Ab März 1946 hatte sich die FDJ in ganz Deutschland organisiert, vor allem in der Sowjetischen Besatzungszone. Sie verstand sich zunächst als überparteilicher, antifaschistischer Jugendverband. Doch im Zuge des Kalten Krieges geriet die FDJ ab 1947/48 mehr und mehr ins Fahrwasser der Sozialistischen Einheitspartei Deutschlands (SED) und deren westdeutscher Bruderpartei, der KPD.
Als einziger gesamtdeutsche Verband organisierte die FDJ Kontakte von Jugendlichen über alle Zonengrenzen hinweg. Die Freizeitangebote bescherten ihr zunächst erheblichen Zulauf, bis Ende der Vierzigerjahre gewann sie etwa 50.000 Mitglieder. Man trug Blauhemd, FDJ-Logo mit Sonnensymbol und grüßte mit »Freundschaft!«.
Sympathien bei jungen Leuten, die als Kinder den Krieg erlebt hatten, erwarb die FDJ mit Kampagnen gegen die »Remilitarisierung« – und Respekt etwa durch ihre Beteiligung an Aktionen auf Helgoland: Die Briten nutzten die Felseninsel nach dem Krieg als Bombenabwurfplatz und wollten sie sogar sprengen; Deutschen war das Betreten verboten. Mit anderen Jugendgruppen hissten westdeutsche FDJ-ler im Februar 1951 auf Helgoland symbolisch die schwarzrotgoldene Fahne. Im Jahr darauf gab die britische Besatzungsmacht die Insel an die Deutschen zurück.
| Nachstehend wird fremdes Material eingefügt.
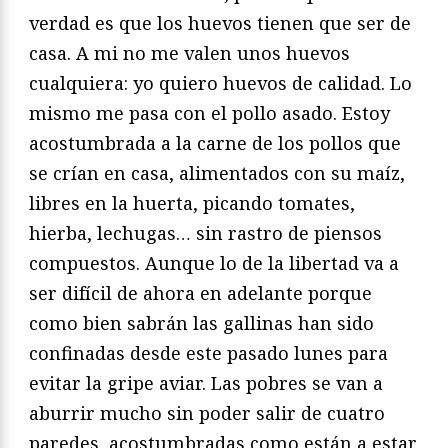
verdad es que los huevos tienen que ser de
casa. A mi no me valen unos huevos
cualquiera: yo quiero huevos de calidad. Lo
mismo me pasa con el pollo asado. Estoy
acostumbrada a la carne de los pollos que
se crían en casa, alimentados con su maíz,
libres en la huerta, picando tomates,
hierba, lechugas… sin rastro de piensos
compuestos. Aunque lo de la libertad va a
ser difícil de ahora en adelante porque
como bien sabrán las gallinas han sido
confinadas desde este pasado lunes para
evitar la gripe aviar. Las pobres se van a
aburrir mucho sin poder salir de cuatro
paredes, acostumbradas como están a estar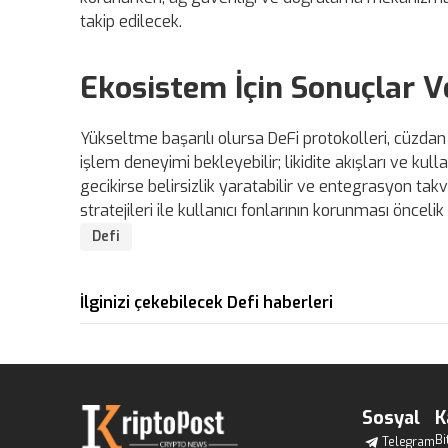
takip edilecek.
Ekosistem İçin Sonuçlar Ve
Yükseltme başarılı olursa DeFi protokolleri, cüzdan s
işlem deneyimi bekleyebilir; likidite akışları ve kull
gecikirse belirsizlik yaratabilir ve entegrasyon tak
stratejileri ile kullanıcı fonlarının korunması önceli
Defi
İlginizi çekebilecek Defi haberleri
Sosyal
K
Bi
Telegram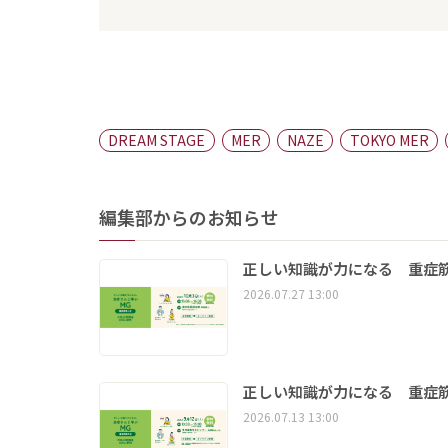
DREAM STAGE
MER
NAZE
TOKYO MER
編集部からのお知らせ
正しい知識が力になる 重症筋
2026.07.27 13:00
正しい知識が力になる 重症筋
2026.07.13 13:00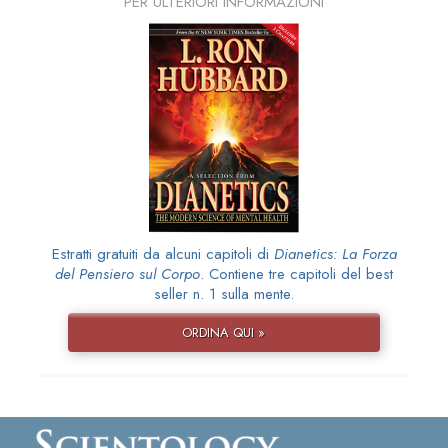
PER ULTERIORI INFORMAZIONI
Estratti gratuiti da alcuni capitoli di
Dianetics: La Forza
del Pensiero sul Corpo
. Contiene tre capitoli del best
seller n. 1 sulla mente.
ORDINA QUI »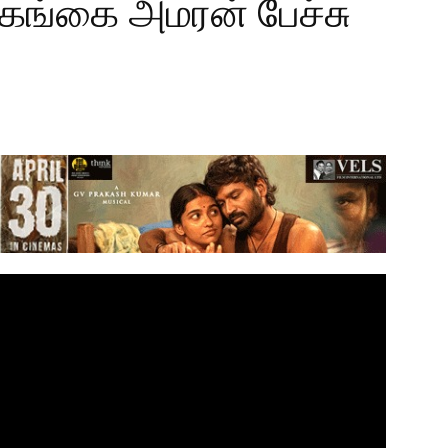
ங்கை அமரன் பேச்சு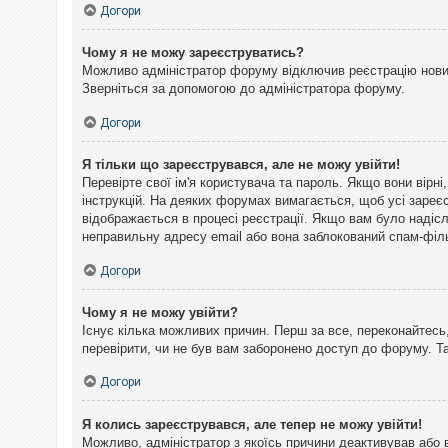
Догори
Чому я не можу зареєструватись?
Можливо адміністратор форуму відключив реєстрацію нових 
Зверніться за допомогою до адміністратора форуму.
Догори
Я тільки що зареєструвався, але не можу увійти!
Перевірте свої ім'я користувача та пароль. Якщо вони вірн
інструкцій. На деяких форумах вимагається, щоб усі зареє
відображається в процесі реєстрації. Якщо вам було надіс
неправильну адресу email або вона заблокований спам-філь
Догори
Чому я не можу увійти?
Існує кілька можливих причин. Перш за все, переконайтесь,
перевірити, чи не був вам заборонено доступ до форуму. 
Догори
Я колись зареєструвався, але тепер не можу увійти!
Можливо, адміністратор з якоїсь причини деактивував або 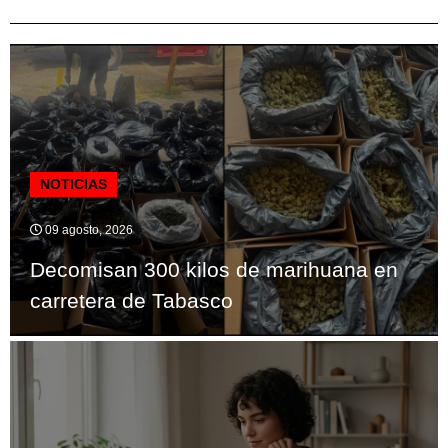
NOTICIAS
09 agosto, 2026
Decomisan 300 kilos de marihuana en
carretera de Tabasco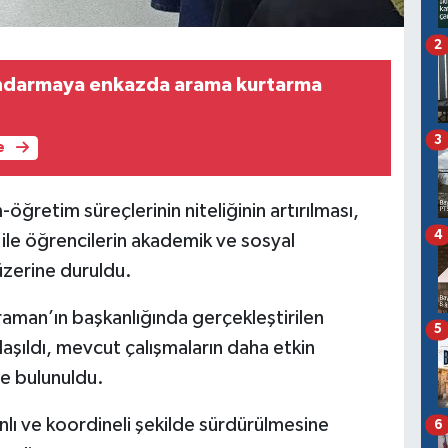
2
andarmaya enkazda arama kurtarma
3
e
öğretim süreçlerinin niteliğinin artırılması,
4
 ile öğrencilerin akademik ve sosyal
üzerine duruldu.
raman’ın başkanlığında gerçekleştirilen
5
laşıldı, mevcut çalışmaların daha etkin
de bulunuldu.
nlı ve koordineli şekilde sürdürülmesine
6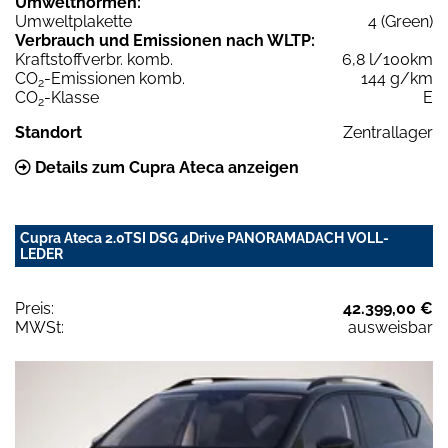
Umweltnormen:
Umweltplakette
4 (Green)
Verbrauch und Emissionen nach WLTP:
Kraftstoffverbr. komb.
6,8 l/100km
CO
-Emissionen komb.
144 g/km
2
CO
-Klasse
E
2
Standort
Zentrallager
Details zum Cupra Ateca anzeigen
Cupra Ateca 2.0TSI DSG 4Drive PANORAMADACH VOLL-
LEDER
Preis:
42.399,00 €
MWSt:
ausweisbar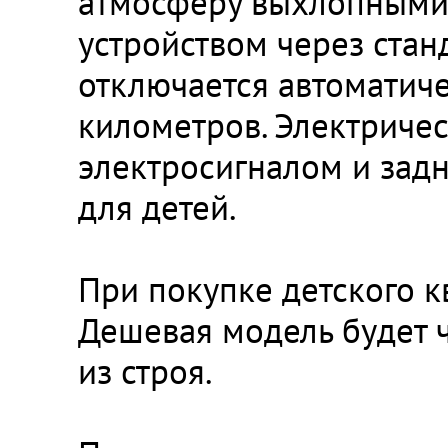
атмосферу выхлопными 
устройством через стан
отключается автоматичес
километров. Электриче
электросигналом и зад
для детей.
При покупке детского к
Дешевая модель будет ч
из строя.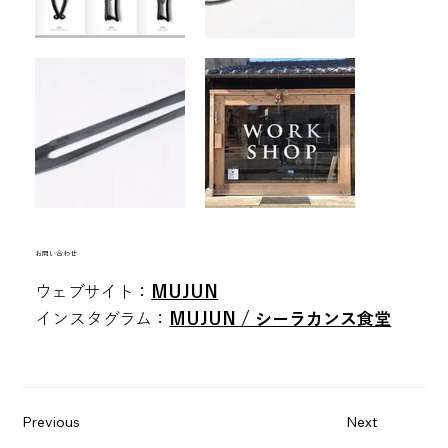
空白
​お問い合わせ
ウェブサイト：
MUJUN
インスタグラム：
MUJUN / シーラカンス食堂
Previous
Next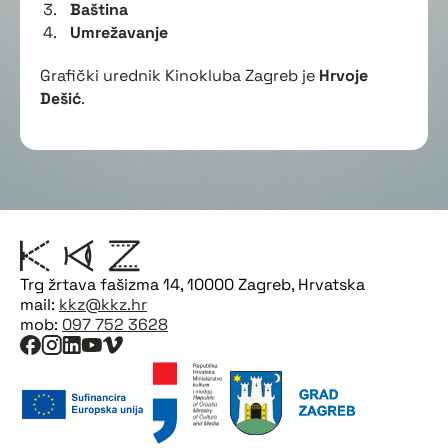
Baština
Umrežavanje
Grafički urednik Kinokluba Zagreb je
Hrvoje
Dešić
.
Trg žrtava fašizma 14, 10000 Zagreb, Hrvatska
mail:
kkz@kkz.hr
mob:
097 752 3628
Arbeiter- und Bauerngroschen aus dem Osten
Die Helgoland-Aktionen sah die FDJ als Teil des »patriotischen und nationalen Befreiungskampfes gegen die Besatzungsmächte«. Ihre Mitglieder mauerten auch Sprenglöcher auf Brücken zu, die britische und amerikanische Soldaten für einen Kriegsfall angelegt hatten. Dafür verurteilte ein US-Militärgericht etwa den Aktivisten Walter Zauner, der vier Jahre Zuchthaus absitzen musste. Mehrere FDJ-ler flohen aus dem Westen in die DDR und wurden dort als »Friedenskämpfer« gefeiert.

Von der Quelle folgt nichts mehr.